(Data items)
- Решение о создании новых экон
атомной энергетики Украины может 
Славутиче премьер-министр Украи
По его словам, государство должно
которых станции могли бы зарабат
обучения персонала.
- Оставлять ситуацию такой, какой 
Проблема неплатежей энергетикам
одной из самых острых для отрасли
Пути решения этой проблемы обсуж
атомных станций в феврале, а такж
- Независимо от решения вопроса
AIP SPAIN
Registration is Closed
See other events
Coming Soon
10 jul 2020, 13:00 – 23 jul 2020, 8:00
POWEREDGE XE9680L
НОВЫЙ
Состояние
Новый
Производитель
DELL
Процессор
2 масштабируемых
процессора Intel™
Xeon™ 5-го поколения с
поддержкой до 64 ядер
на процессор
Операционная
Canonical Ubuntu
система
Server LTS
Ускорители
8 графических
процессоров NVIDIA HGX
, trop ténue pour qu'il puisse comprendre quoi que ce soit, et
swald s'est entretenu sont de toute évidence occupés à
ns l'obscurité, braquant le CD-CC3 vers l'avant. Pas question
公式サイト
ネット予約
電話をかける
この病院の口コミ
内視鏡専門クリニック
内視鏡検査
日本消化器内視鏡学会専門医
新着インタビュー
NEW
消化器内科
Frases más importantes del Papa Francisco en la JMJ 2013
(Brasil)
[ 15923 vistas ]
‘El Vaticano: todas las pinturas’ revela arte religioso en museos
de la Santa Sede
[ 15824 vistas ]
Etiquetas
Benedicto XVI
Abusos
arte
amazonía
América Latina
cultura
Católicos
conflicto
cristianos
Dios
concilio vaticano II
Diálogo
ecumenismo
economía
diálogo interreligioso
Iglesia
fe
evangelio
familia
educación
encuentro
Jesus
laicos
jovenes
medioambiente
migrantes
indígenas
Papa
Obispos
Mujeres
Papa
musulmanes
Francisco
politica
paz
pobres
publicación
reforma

__YOUR INSTRUCTIONS__. The entries shown above must be restated word for word.

__REPLY TO THE EXERCISE__.
- Решение о создании новых экон
атомной энергетики Украины может 
Славутиче премьер-министр Украи
По его словам, государство должно
которых станции могли бы зарабат
обучения персонала.
- Оставлять ситуацию такой, какой 
Проблема неплатежей энергетикам
одной из самых острых для отрасли
Пути решения этой проблемы обсуж
атомных станций в феврале, а такж
- Независимо от решения вопроса
AIP SPAIN
Registration is Closed
See other events
Coming Soon
10 jul 2020, 13:00 – 23 jul 2020, 8:00
POWEREDGE XE9680L
НОВЫЙ
Состояние
Новый
Производитель
DELL
Процессор
2 масштабируемых
процессора Intel™
Xeon™ 5-го поколения с
поддержкой до 64 ядер
на процессор
Операционная
Canonical Ubuntu
система
Server LTS
Ускорители
8 графических
процессоров NVIDIA HGX
, trop ténue pour qu'il puisse comprendre quoi que ce soit, et
swald s'est entretenu sont de toute évidence occupés à
ns l'obscurité, braquant le CD-CC3 vers l'avant. Pas question
公式サイト
ネット予約
電話をかける
この病院の口コミ
内視鏡専門クリニック
内視鏡検査
日本消化器内視鏡学会専門医
新着インタビュー
NEW
消化器内科
Frases más importantes del Papa Francisco en la JMJ 2013
(Brasil)
[ 15923 vistas ]
‘El Vaticano: todas las pinturas’ revela arte religioso en museos
de la Santa Sede
[ 15824 vistas ]
Etiquetas
Benedicto XVI
Abusos
arte
amazonía
América Latina
cultura
Católicos
conflicto
cristianos
Dios
concilio vaticano II
Diálogo
ecumenismo
economía
diálogo interreligioso
Iglesia
fe
evangelio
familia
educación
encuentro
Jesus
laicos
jovenes
medioambiente
migrantes
indígenas
Papa
Obispos
Mujeres
Papa
musulmanes
Francisco
politica
paz
pobres
publicación
reforma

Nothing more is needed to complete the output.